Des-haciendo el mundo

Miguel Santos explora la música en función de la sensualidad y la sexualidad en La Generación del Atardecer Presenta:.

-Got no good plans but a good idea-

“The mediocrity of the human race is the only plausible explanation for sexuality. As the only mode of coming out of ourselves, sexuality is a temporary salvation from animality. For every being, intercourse surpasses its biological function. It is a triumph over animality. Sexuality is the only gate to heaven.”

- E.M. Cioran

Unas sombras se desmoronan en dulce violencia, desintegrándose con cada acto de euforia experimental que se derrite, como tiende a suceder; con mucha fogosidad en un espectro de oportunidad y misterio. Dando el empuje místico que aquí se reconoce, debajo de su falda está un pantalón y debajo de eso no hay más nada. Chocolate, avellanas y fruta fresca por donde quier, porque la noche lo amerita. Una lengua juguetona que recorre cada milímetro de la región de Venus hasta Júpiter entre medio de Alfa Centauri, como tiembla desolado, rum pum pum, mojado, suculento y omnisciente. Hasta el último eje de nuestra valiente fruición. Sin miedo, puñeta, sin miedo. Esa sirena será el final de mí; ese manjar será el que me ultime. Pero a la que debo irrevocadamente, acechar, embrujar y oprimir botones de la maquinaria con todos mis nervios, “como fluye esa cuestión” dice algo. Arráncame esta piel que fabriqué con las hortalizas y aceites de un no-cuerpo que se desborda, añejándose en algún camarote invisible. ¿Qué gracia existencial se le puede sacar a los juegos de ecuaciones que sintetizan, describiendo, explicando, prediciendo amores, odios y datos como si se encontrase a fuera del tiempo, como un ciclo terrible de athazagorafobia, allá a fuera en la atmósfera de los a-normales meta kids? Es mucha y poca. Sospechando que se erigen penitenciarías con cada concepto, con cada muy bien adornado hallazgo saboteador. Olvídense en otr@, olvídense y soplen ese aliento de revitalización a las profundidades. Calcando con saliva, succionando donde es justo y necesario. Y ese cuerpo balbucea ricura, y ese aparato mana rítmicamente en el vaivén, bastante fuera de los parámetros de la sensatez, bendito sea. Dibujen las líneas. Configuren los polígonos. Ese axioma canaliza el fluido perenne, como tres-mil-quinientos-veinticuatro soles ardiendo todos a la vez.

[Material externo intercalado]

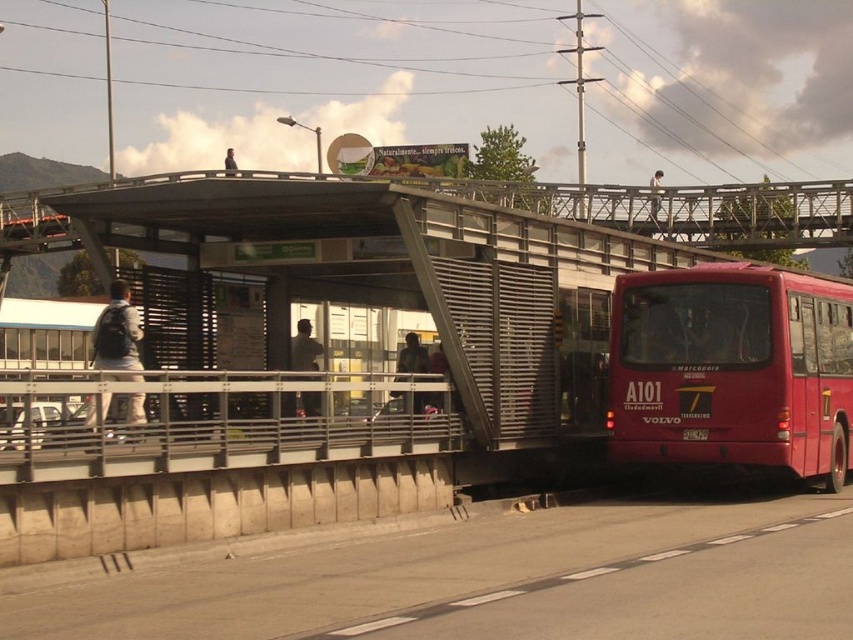 Question: Which object is the closest to the dark gray jacket at center?

Choices:
 (A) red matte bus at right
 (B) white fabric backpack at left

Answer: (B)

Question: Is red matte bus at right closer to camera compared to dark gray jacket at center?

Choices:
 (A) yes
 (B) no

Answer: (A)

Question: Which object is farther from the camera taking this photo?

Choices:
 (A) red matte bus at right
 (B) light brown wooden pole at upper center
 (C) dark gray jacket at center
 (D) dark gray metallic statue at center

Answer: (B)

Question: Does white fabric backpack at left have a larger size compared to dark gray jacket at upper center?

Choices:
 (A) yes
 (B) no

Answer: (B)

Question: Can you confirm if dark gray jacket at center is positioned to the left of light brown wooden pole at upper center?

Choices:
 (A) yes
 (B) no

Answer: (A)

Question: Which of the following is the farthest from the observer?

Choices:
 (A) dark gray jacket at center
 (B) dark gray metallic statue at center

Answer: (A)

Fotografía por Amarilys Oyola Perez

Fotografía por Amarilys Oyola Perez

“Won’t you take this dance, This dance with me.”

-The Desert Sessions, Powdered Wig Machine

La salsa excede todo encajonamiento y lo devora. Todos recuerdan intensamente a la ciudad, al calzón de castidad, de buenos modales sellando el volcán sensible y abundante que nos llama hacia una colisión. Ahora con toda su madrigal ensalivada y preparada. Y ocurre, el baile colosal de interacción. El ritual busca (des)enchufarte de nuestro drama cósmico, del cual sólo somos un hilo olvidadizo que estalla, se suaviza y se tensa por particularidades del buen vivir. Pero algo pulsa sin permiso, algo busca desencajar, brotar y ensalzar la existencia. Como le comía la crica, con escasos vellos, se nota que se la rasuró hace apenas dos o tres días, para alguna acción que prevenía. Se me va la vida y regresa. Y sólo cuando me encapsulabas en tus carnes, desenterraba consolación, retornando a ti o a la que sea. A cierta esencia perdida, que se desea pero no se recuerda. Como el que se recuerda de sus convicciones pero no de la razón de éstas. Esa taxonomía, de lo que nos debe gustar y nos acaba (dis)gustando. “Masajeo las pantorrillas, luego embarro las rodillas y los muslos, los adobo de hierbas, la receta; el remeneo que rompe las cuevas empolvadas y civilizadas del buen vivir.” Dicen sin palabras. Este final fatal, desestabilización sistémica del bostezo, un inexorable despedazamiento de tus entrañas, que las añoro, esparcidas en los tiestos de mi apetito. Hasta estremecer y transmutar la crema de naturaleza misteriosa, expandiéndose y contrayéndose sobre la oscuridad.

“La predicación de la castidad es una incitación pública a la contra-naturaleza. Todo desprecio de la vida sexual, toda impurificación de la misma con el concepto de “impuro” es el auténtico pecado contra el espíritu santo de la vida.”